The federal government began guaranteeing student loans provided by private lenders in 1965. This created a program was called the (FFEL) program, or the Federal Family Education Loan program. According to The New America Foundation, the first federal student loans were provided under the National Defense Education Act of 1958. These were direct loans capitalized with U.S. Treasury funds. In 1990, the government became more involved with funding education directly with the Federal Credit Reform Act which was signed by George H. W Bush. This involvement increased further with the market disruptions in 2008 when government bailed out struggling private student loan lenders. The government takeover culminated in 2010 when Obama eliminated the FFEL program and ceased subsidies to private lenders all together. All federal loans have been made under the Direct Loan program since July 1, 2010. These steps have only increased student loan debt because of the basic economic principles previously stated. It is baffling then to consider that the same failed solutions continue to be attempted to combat the growing problem.

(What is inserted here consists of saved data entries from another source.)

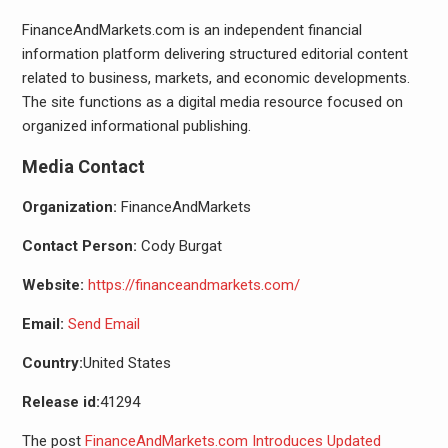
FinanceAndMarkets.com is an independent financial
information platform delivering structured editorial content
related to business, markets, and economic developments.
The site functions as a digital media resource focused on
organized informational publishing.
Media Contact
Organization:
FinanceAndMarkets
Contact Person:
Cody Burgat
Website:
https://financeandmarkets.com/
Email:
Send Email
Country:
United States
Release id:
41294
The post
FinanceAndMarkets.com Introduces Updated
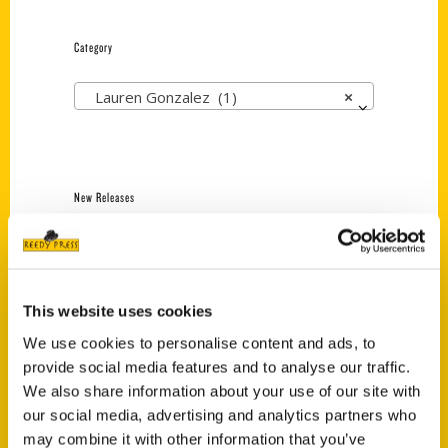
Category
Lauren Gonzalez (1)
×
New Releases
Endless Pastabilities
(Preorder)
$
18.00
This website uses cookies
We use cookies to personalise content and ads, to
provide social media features and to analyse our traffic.
Jefferson Barracks:
Defending the United
We also share information about your use of our site with
States Since 1826, An
our social media, advertising and analytics partners who
Illustrated Timeline
may combine it with other information that you’ve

In 2011 President Obama announced that he would be taking even more drastic steps to increase college affordability. In a White House Press Release, the Press Secretary, Arne Duncan, announced the Administrations new “Pay as You Earn” program. This is an expansion of the income based re-payment plan that would take effect in 2014 and allow 1.6 million Americans to cap their loan payments at 10 percent and forgive the balance of their debt after 20 years of payments. Also an estimated 6 million students and recent graduates will be able to consolidate their loans and reduce their interest rates. These programs represent a pure example of the “law of unintended consequences” in public policy. According to the Nellie Mae Corporation’s most recent National Student Loan Survey, average undergraduate student loan debt in 2002 was $18,900 up 74 percent since 1994. The average class of 2014 graduate with student loan debt has to pay back 33,000, according to an analysis of government data by Mark Kantrowitz, publisher at Edvisors. That is nearly double the amount borrowers had to pay 20 years ago. As the debt burden of college graduates rise faster than inflation, the question will be increasingly raised of whether the debt associated with a degree is worth it. The ease and affordability of student loans along with the evolution of a culture of debt and entitlement are pushing us into a dangerous corner as a society.
We are taught to believe that debt is necessary and an inevitable part of the social process. We are taught to expect free money and low interest rates associated with college tuition. We feel entitled to these things and when we overstretch our budget, we don’t think twice about defaulting on the low interest loans or waiting for government bail-outs.